>>>>>
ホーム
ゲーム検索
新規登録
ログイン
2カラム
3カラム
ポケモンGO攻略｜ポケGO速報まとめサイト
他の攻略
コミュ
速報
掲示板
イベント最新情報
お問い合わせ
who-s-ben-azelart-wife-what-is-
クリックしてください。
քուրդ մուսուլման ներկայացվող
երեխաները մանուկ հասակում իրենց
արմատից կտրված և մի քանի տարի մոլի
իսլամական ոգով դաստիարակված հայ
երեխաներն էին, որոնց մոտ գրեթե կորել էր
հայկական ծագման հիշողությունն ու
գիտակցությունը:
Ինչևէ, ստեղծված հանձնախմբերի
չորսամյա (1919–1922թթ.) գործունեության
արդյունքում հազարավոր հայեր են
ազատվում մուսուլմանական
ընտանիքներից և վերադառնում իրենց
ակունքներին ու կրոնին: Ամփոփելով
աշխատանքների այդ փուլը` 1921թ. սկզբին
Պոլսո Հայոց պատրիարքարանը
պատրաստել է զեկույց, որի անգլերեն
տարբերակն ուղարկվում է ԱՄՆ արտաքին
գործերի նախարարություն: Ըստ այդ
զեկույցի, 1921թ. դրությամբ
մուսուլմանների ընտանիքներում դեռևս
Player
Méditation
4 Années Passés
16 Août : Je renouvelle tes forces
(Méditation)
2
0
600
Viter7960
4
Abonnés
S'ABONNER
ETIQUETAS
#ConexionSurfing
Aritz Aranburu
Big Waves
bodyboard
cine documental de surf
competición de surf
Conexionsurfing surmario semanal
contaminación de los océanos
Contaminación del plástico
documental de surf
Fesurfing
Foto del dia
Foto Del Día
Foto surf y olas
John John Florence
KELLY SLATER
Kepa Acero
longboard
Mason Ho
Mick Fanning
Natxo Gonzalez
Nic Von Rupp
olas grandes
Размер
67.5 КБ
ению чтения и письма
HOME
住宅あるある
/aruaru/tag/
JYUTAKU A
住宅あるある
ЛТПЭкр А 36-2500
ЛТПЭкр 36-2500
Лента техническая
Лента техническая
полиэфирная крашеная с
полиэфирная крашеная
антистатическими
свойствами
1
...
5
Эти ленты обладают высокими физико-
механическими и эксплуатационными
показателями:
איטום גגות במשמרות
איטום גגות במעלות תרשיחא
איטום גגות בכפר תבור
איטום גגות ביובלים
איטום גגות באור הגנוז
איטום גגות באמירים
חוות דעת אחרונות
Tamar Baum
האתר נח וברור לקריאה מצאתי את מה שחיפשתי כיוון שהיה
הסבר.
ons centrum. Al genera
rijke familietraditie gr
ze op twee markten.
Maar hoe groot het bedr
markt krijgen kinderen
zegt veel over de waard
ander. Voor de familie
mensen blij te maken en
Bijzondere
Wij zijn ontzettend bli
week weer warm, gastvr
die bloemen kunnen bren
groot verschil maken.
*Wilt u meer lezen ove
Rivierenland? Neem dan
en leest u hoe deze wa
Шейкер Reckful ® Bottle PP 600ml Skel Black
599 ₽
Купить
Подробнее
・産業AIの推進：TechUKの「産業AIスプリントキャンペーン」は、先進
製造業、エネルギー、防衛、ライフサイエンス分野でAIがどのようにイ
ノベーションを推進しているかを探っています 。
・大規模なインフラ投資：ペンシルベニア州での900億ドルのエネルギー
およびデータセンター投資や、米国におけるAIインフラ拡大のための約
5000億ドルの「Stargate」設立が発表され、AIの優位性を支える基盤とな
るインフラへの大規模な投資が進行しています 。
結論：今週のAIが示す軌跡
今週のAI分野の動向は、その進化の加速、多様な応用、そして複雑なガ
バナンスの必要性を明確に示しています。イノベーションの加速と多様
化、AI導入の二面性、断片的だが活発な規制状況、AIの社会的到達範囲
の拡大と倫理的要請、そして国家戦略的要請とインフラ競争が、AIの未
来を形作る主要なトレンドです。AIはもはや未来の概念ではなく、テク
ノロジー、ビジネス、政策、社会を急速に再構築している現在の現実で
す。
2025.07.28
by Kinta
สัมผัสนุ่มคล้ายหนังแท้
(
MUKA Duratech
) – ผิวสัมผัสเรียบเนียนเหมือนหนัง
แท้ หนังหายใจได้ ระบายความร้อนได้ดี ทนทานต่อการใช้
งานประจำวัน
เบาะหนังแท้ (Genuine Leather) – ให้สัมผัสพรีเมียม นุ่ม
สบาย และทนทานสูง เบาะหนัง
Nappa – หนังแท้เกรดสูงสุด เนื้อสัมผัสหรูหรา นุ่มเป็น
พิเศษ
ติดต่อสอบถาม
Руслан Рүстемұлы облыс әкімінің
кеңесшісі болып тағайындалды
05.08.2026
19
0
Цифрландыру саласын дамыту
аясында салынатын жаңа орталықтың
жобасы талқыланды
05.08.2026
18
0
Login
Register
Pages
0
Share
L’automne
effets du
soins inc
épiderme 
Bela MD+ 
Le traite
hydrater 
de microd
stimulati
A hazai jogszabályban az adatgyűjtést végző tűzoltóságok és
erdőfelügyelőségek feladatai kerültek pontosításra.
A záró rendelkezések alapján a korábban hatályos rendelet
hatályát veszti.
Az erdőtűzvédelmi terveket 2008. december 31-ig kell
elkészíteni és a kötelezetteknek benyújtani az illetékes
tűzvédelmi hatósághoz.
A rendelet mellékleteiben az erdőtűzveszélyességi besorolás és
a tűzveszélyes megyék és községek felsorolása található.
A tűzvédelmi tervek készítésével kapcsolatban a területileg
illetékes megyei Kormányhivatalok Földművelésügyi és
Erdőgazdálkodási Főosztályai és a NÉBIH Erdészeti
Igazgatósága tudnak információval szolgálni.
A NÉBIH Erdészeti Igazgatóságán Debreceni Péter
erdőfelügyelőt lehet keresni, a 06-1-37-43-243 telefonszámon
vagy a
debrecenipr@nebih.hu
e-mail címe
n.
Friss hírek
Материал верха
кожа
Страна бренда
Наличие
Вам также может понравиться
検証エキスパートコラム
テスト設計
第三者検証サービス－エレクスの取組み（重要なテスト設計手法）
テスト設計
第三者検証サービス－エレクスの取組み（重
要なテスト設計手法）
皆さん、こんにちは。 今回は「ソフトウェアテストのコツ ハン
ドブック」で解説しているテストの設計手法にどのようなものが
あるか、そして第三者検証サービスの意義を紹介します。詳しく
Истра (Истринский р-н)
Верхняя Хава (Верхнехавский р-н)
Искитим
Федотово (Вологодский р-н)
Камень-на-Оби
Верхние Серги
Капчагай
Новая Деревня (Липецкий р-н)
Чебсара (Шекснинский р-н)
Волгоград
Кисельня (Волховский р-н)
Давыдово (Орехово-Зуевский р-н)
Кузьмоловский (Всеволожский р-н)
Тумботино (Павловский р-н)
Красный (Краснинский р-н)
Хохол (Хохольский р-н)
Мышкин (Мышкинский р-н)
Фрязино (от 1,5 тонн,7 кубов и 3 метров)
<<<<<
=== WHAT YOU ARE ASKED TO DO ===
Restate word for word only the lines above from the line containing "A tűzvédelmi tervek" to the line containing "皆さん、こんにちは。 今回は「ソフトウェアテストのコツ ハン", both of them included.

=== RESULT ===
A tűzvédelmi tervek készítésével kapcsolatban a területileg
illetékes megyei Kormányhivatalok Földművelésügyi és
Erdőgazdálkodási Főosztályai és a NÉBIH Erdészeti
Igazgatósága tudnak információval szolgálni.
A NÉBIH Erdészeti Igazgatóságán Debreceni Péter
erdőfelügyelőt lehet keresni, a 06-1-37-43-243 telefonszámon
vagy a
debrecenipr@nebih.hu
e-mail címe
n.
Friss hírek
Материал верха
кожа
Страна бренда
Наличие
Вам также может понравиться
検証エキスパートコラム
テスト設計
第三者検証サービス－エレクスの取組み（重要なテスト設計手法）
テスト設計
第三者検証サービス－エレクスの取組み（重
要なテスト設計手法）
皆さん、こんにちは。 今回は「ソフトウェアテストのコツ ハン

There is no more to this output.